Overall, chaos engineering closely controls the environment and limits the “blast radius.” Why it works so well, however, is that it radically expands the flexibility of stress testing and also helps enable teams to identify many more potential points of failure in applications. This type of dynamic but controlled chaos is what has helped make the current generation of cloud native applications like Netflix and Amazon Web Services so resilient and generally reliable.
There are lessons from chaos engineering that could easily benefit information security simulation exercises and elevate the practice to deliver radically more value to immersive exercise participants on cyber ranges.
To name one improvement, if chaos engineering principles are to be applied, then simulation environments must be able to almost immediately import and run the latest attacks from new U.S. CERT-Alerts. For example, in the April 8 advisory referred to above, CISA lists in specific detail multiple ways bad actors were seeking to exploit the COVID-19 crisis. This added a new layer of chaos to the lives of security practitioners.
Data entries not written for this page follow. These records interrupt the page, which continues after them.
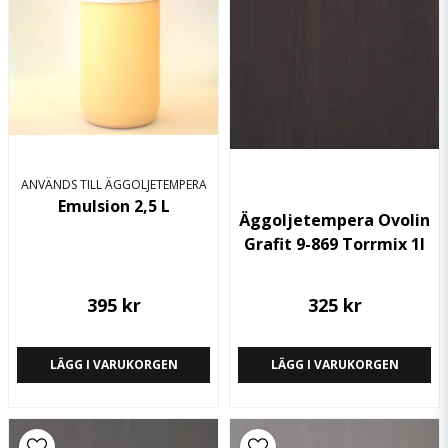
ANVÄNDS TILL ÄGGOLJETEMPERA
Emulsion 2,5 L
Äggoljetempera Ovolin
Grafit 9-869 Torrmix 1l
395 kr
325 kr
LÄGG I VARUKORGEN
LÄGG I VARUKORGEN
And, it demonstrates how we can add more chaos to simulations: by injecting more and more current situations based on real-world events and dynamics.
The available catalog of simulations that can run must be dramatically increased as well. This would mean that a red or blue team participating in exercises could literally run a different simulation and live response exercise each week and never do the same exercise twice. Even better would be adaptive simulations that can adjust TTPs in response to team behaviors. This would be particularly useful for attacks where we want to simulate how to handle horizontal penetration and proliferation once an environment has suffered a breach and a bad actor has implanted active agents inside the firewalls on compromised devices.
The number of documented attacks is already so numerous that this is not idle speculation. The SafeBreach Hacker’s Playbook contains more than 13,000 attack playbooks captured from real attack activities in the wild. All of these attacks are well described and are part of programmatic breach-and-attack simulations that run in automated fashion. The work that needs to be done is taking these attacks and creating immersive, human-centric simulations that allow teams to respond and react to attacks as they happen, something that you do not get in machine-versus-machine adversarial testing. This requires a different set of skills, more like video games, and it relies heavily on designing for human psychology.
Another way to make cyber range exercises more useful is to make the chaos more relevant. Attack types and simulations must mimic the real-world infrastructure, software environment and industry characteristics of participating teams. For example, a business-to-business (B2B) software company team may not benefit from drilling against a breach of PII data and credit cards as much as a breach of key bank details, to give one simple example. A company that has key data stored in Amazon’s S3 storage service may not benefit as much from simulations replicating an attack against an Oracle database.
Lastly, the chaos should be systematic, programmatic and portable. Teams must be able to practice this training in groups and individually. When possible, they should compete against other internal teams or even teams from around the world on a regular basis to validate their skills and win virtual competitions. Playing simulation games would become a regular part of their job just like other duties.
To this end, companies should put in place structures and techniques to support the ongoing use of simulation to consistently test and drill against real life threats and exploits. This is the future of effective simulation and cyber ranges. Chaos is now a global constant, in life and in cybersecurity. The best way to deal with chaos is to train against chaos — and have fun in the process.